Pixel coordinate grounding data:
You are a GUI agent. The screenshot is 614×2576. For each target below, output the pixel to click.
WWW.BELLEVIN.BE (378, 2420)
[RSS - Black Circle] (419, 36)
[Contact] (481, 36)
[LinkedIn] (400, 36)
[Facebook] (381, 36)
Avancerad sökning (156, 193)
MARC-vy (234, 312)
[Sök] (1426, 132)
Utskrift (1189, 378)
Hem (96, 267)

---

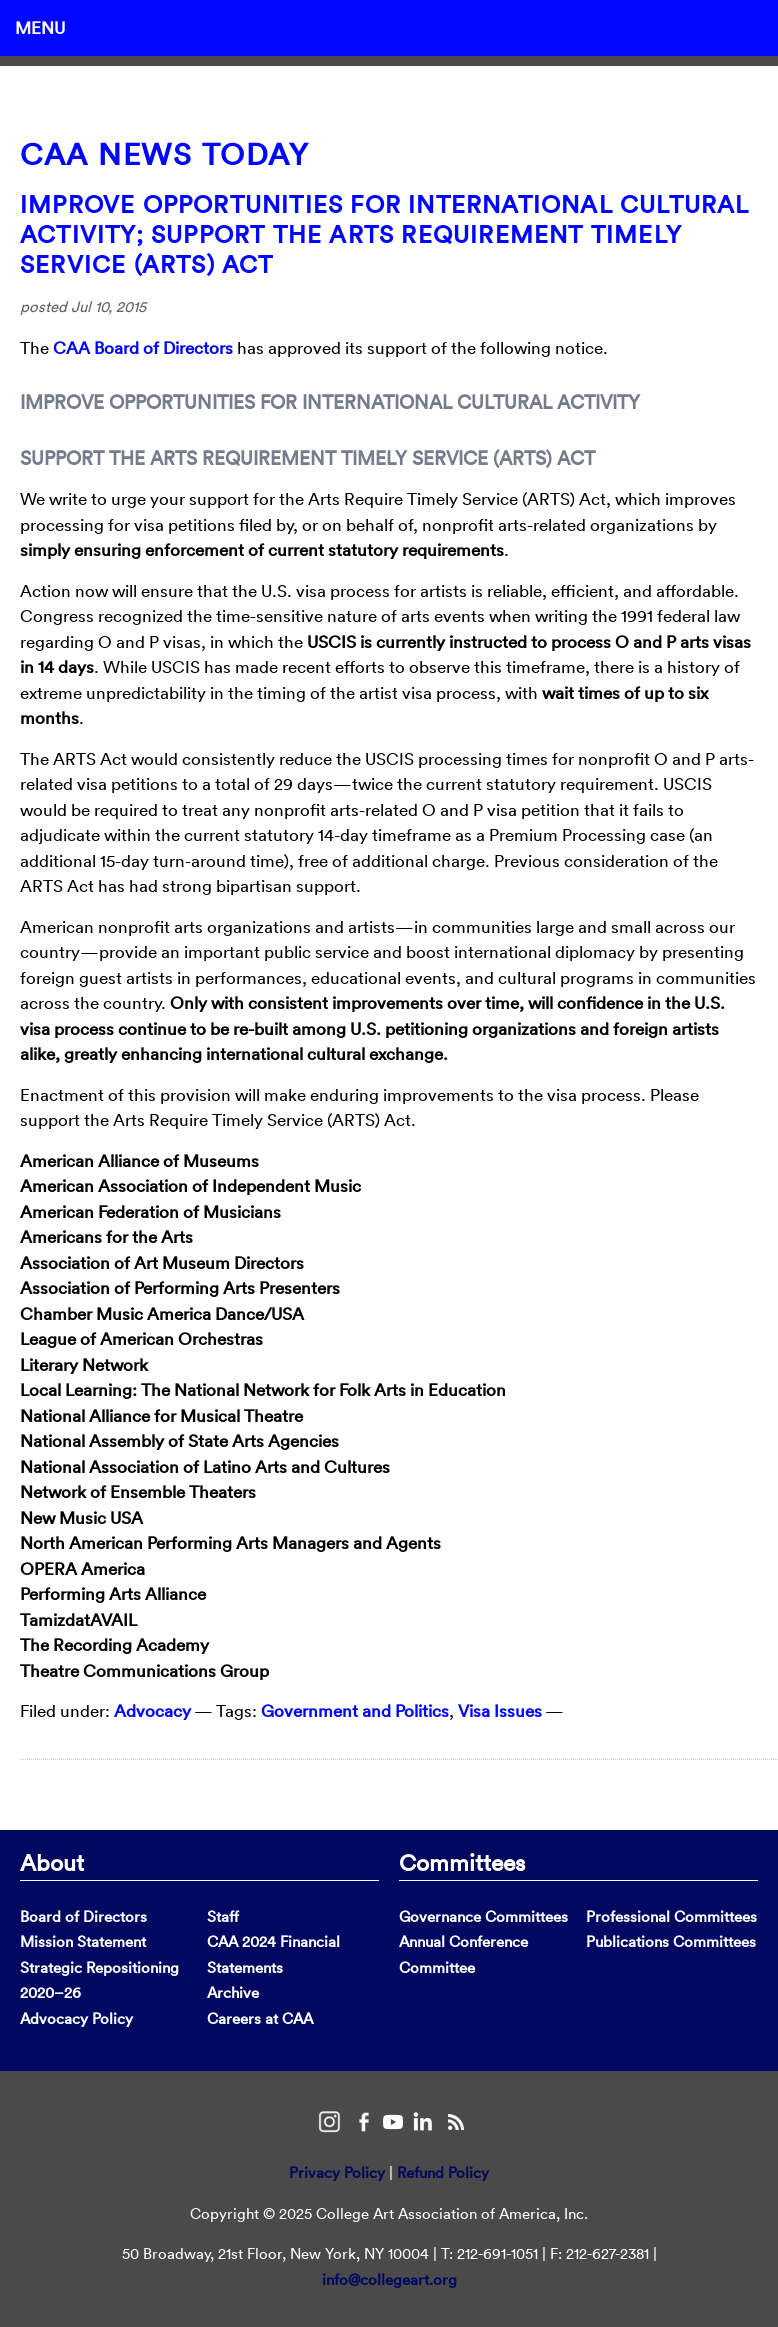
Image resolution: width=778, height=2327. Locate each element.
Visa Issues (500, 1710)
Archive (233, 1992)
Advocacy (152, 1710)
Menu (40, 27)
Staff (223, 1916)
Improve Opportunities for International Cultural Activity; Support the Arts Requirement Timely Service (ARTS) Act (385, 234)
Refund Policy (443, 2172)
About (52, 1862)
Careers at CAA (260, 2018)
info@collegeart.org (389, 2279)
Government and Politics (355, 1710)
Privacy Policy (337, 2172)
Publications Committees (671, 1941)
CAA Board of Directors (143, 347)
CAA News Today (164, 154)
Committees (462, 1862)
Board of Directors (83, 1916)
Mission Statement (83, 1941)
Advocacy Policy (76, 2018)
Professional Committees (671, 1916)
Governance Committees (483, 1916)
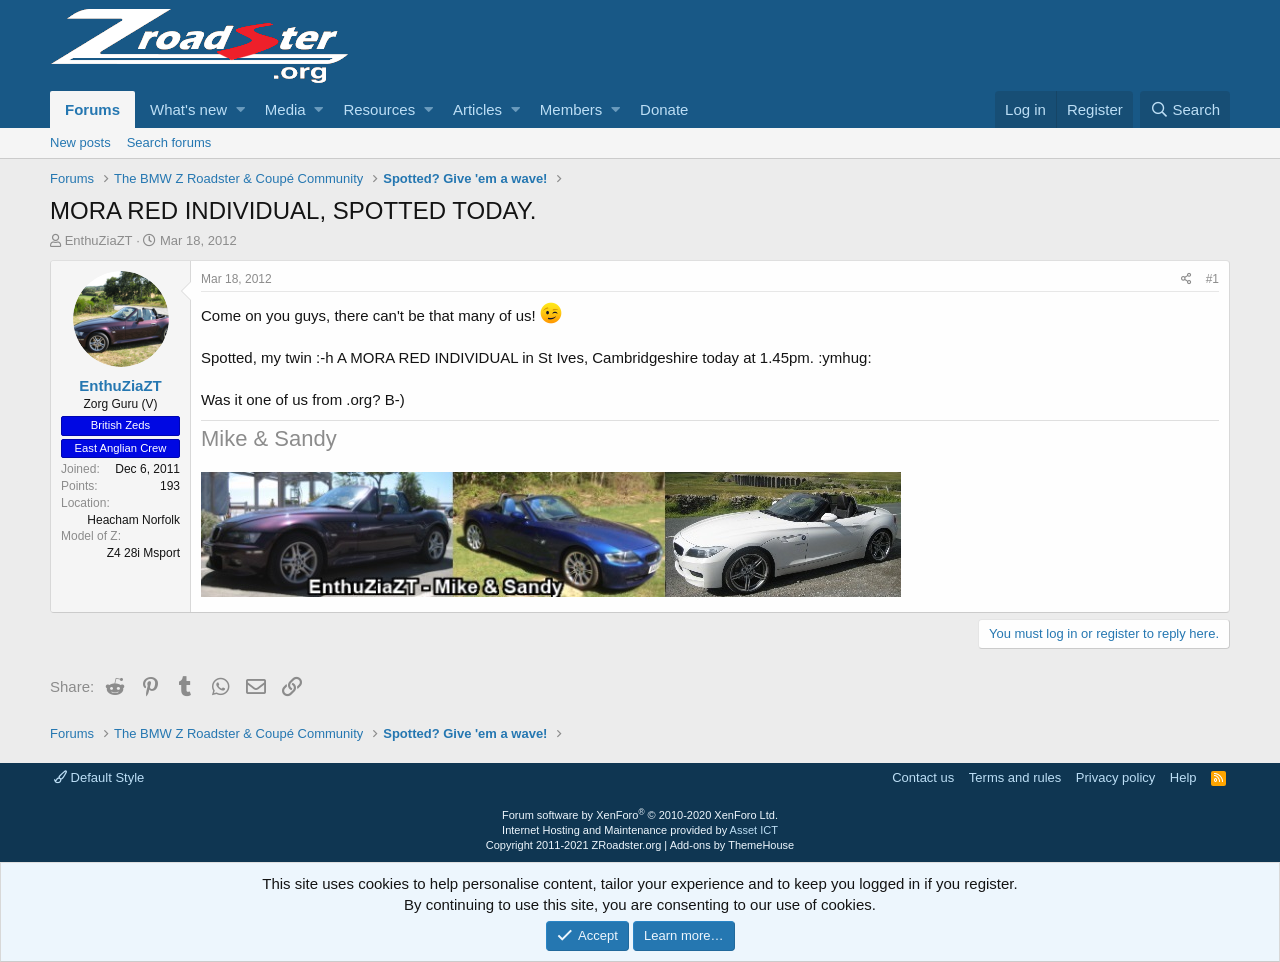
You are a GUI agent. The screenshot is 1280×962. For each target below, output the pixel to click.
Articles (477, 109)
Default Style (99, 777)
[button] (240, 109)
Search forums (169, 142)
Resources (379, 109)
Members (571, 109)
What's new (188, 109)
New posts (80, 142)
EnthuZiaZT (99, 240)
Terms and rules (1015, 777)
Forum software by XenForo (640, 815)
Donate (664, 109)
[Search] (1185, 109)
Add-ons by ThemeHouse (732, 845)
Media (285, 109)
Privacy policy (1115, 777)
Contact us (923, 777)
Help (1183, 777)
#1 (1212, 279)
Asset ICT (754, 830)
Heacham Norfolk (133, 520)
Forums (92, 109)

* **Task statement**:
Among the entries above, how many lines hold the string "output"? Answer with the number only.

* **Reply to the task**:
2